A few days later the family took another walk, this time to see a ruined chapel. Elgar drew musical inspiration from a wandering shepherd with his flock, and later from “streams, flowers, hills, the distant snow mountains in one direction and the blue Mediterranean in the other.” Elgar’s creativity returned in full force: “In a flash it all came to me—the conflict of the armies on that very spot long ago, where now I stood—the contrast of the ruins and the shepherd—and then, all of a sudden, I came back to reality. In that time I had composed the overture—the rest was merely writing it down.”

Now fully inspired, Elgar was nonetheless unhappy with the uncooperative weather. When he received an invitation to dine with the King of England, Elgar decided it was indeed time to return home, where he completed orchestrating the overture. He called it In the South and subtitled it “Alassio,” after the town where he had been staying. It was ready in time to be included in the three-day festival of Elgar’s music at the Opera House in London’s Covent Garden—but not in time for conductor Hans Richter to learn it. Hence Elgar himself led the first performance, as the highpoint of what was the first extensive festival ever of a living British composer’s work.

The success of In the South—and his publisher’s insistence—convinced Elgar to extract part of it as a smaller piece, in versions for chamber orchestra, organ, piano, piano trio, and piano with either violin, viola, cello, clarinet or voice. The extracted piece was published with the title In Moonlight. It is hard to imagine this lavish score played by reduced forces, but Elgar chose only the more intimate passages, including the “Moglio, Moglio” theme.

KEYNOTE.The overture begins with a forceful theme reminiscent of the opening of Richard Strauss’ Ein Heldenleben, in the same key of E-flat major. One might conclude that Elgar was influenced by this work, which had been introduced to the world five years earlier. However, Elgar had first jotted down his theme in 1899, before he had ever heard Strauss’ work. He conceived the tune at first as a tribute to Dan, his bulldog, who had triumphed in a fight, but in the context of the overture he identified it with the “joy of living (wine and macaroni).” The resemblance to Strauss hence must be taken as coincidence.

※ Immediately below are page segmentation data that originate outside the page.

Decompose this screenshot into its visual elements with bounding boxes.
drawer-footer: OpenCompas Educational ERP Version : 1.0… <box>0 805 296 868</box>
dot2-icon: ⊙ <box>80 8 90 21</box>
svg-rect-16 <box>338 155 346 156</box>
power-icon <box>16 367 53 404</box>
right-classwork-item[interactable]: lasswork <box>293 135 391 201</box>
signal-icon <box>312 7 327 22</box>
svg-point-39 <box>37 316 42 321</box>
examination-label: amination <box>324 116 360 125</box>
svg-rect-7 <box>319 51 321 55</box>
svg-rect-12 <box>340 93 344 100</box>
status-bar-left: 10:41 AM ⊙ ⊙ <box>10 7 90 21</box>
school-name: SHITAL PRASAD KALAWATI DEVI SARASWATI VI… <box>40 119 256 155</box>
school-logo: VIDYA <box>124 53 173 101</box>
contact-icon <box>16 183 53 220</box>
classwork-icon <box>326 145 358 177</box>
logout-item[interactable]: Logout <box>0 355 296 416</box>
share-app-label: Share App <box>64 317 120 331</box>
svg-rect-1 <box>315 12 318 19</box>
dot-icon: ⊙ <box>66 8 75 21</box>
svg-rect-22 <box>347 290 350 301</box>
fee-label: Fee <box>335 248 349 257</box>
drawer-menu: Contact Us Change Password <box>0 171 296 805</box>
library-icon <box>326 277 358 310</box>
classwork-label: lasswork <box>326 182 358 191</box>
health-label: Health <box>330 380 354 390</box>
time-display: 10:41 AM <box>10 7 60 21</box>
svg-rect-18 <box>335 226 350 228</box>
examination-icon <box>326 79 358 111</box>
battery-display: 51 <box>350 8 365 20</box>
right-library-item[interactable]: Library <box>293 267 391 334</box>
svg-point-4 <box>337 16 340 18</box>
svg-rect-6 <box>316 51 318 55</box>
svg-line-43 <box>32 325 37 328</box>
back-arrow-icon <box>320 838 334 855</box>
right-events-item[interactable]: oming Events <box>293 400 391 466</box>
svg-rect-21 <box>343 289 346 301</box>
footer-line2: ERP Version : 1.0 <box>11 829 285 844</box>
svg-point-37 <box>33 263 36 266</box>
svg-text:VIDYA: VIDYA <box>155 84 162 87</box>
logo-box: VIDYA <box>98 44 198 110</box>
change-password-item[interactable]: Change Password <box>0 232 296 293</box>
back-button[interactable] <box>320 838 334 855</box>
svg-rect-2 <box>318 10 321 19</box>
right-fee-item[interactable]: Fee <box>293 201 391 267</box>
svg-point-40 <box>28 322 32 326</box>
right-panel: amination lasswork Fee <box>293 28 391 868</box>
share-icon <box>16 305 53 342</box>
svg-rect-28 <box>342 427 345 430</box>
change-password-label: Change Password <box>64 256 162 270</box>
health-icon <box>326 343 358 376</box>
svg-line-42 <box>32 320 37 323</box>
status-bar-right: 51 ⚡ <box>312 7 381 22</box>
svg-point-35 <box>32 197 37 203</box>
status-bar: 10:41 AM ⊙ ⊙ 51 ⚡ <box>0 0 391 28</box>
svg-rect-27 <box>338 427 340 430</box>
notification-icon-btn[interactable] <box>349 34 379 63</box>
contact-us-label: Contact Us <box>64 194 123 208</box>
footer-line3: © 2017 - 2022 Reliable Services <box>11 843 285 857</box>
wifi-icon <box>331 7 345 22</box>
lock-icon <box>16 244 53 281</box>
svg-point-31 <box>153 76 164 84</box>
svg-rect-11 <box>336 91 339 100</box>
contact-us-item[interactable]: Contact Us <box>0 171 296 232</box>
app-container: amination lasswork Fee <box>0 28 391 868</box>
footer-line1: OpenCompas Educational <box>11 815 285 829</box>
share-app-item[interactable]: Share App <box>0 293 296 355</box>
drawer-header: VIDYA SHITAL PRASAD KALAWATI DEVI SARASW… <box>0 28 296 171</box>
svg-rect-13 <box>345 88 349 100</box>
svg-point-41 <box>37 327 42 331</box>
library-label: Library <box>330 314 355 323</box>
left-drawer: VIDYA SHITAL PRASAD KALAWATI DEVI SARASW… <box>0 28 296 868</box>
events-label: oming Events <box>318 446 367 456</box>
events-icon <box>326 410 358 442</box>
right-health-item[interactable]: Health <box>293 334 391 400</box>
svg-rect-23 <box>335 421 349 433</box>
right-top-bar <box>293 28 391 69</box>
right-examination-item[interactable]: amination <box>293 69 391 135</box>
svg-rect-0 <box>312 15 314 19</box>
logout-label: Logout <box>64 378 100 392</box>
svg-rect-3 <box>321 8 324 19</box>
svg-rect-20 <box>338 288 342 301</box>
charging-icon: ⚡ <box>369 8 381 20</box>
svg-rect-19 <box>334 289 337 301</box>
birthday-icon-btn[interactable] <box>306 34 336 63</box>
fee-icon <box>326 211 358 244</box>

Yet this coincidence is not incidental. It extends far beyond the opening melody. In the South is a full-blown tone poem, not a mere overture, much in the manner of Strauss’ works from the same period. Elgar’s orchestration is as sumptuous as Strauss’, more so even than in his earlier but better known Enigma Variations. And the counterpoint is rich in a Straussian manner, with numerous melodic layers interweaving simultaneously to create a dense orchestral fabric of considerable power.

What does this extravagant music actually have to do with Italy? Not too much! Although the piece is frankly programmatic, reflecting numerous scenes and events Elgar observed in the south, its sounds do not invoke Italy in as nearly a direct way as, for example, those in Mendelssohn’s Italian Symphony, Tchaikovsky’s Capriccio Italien, Liszt’s Venezia e Napoli, Berlioz’s Harold in Italy, Wolf’s Italian Serenade or Strauss’ Aus Italien. The sunny Italian landscape that resounds, in various ways and to various degrees, in these pieces is less prevalent in Elgar’s work—possibly because he experienced precious little of the Italian sun while he was composing it!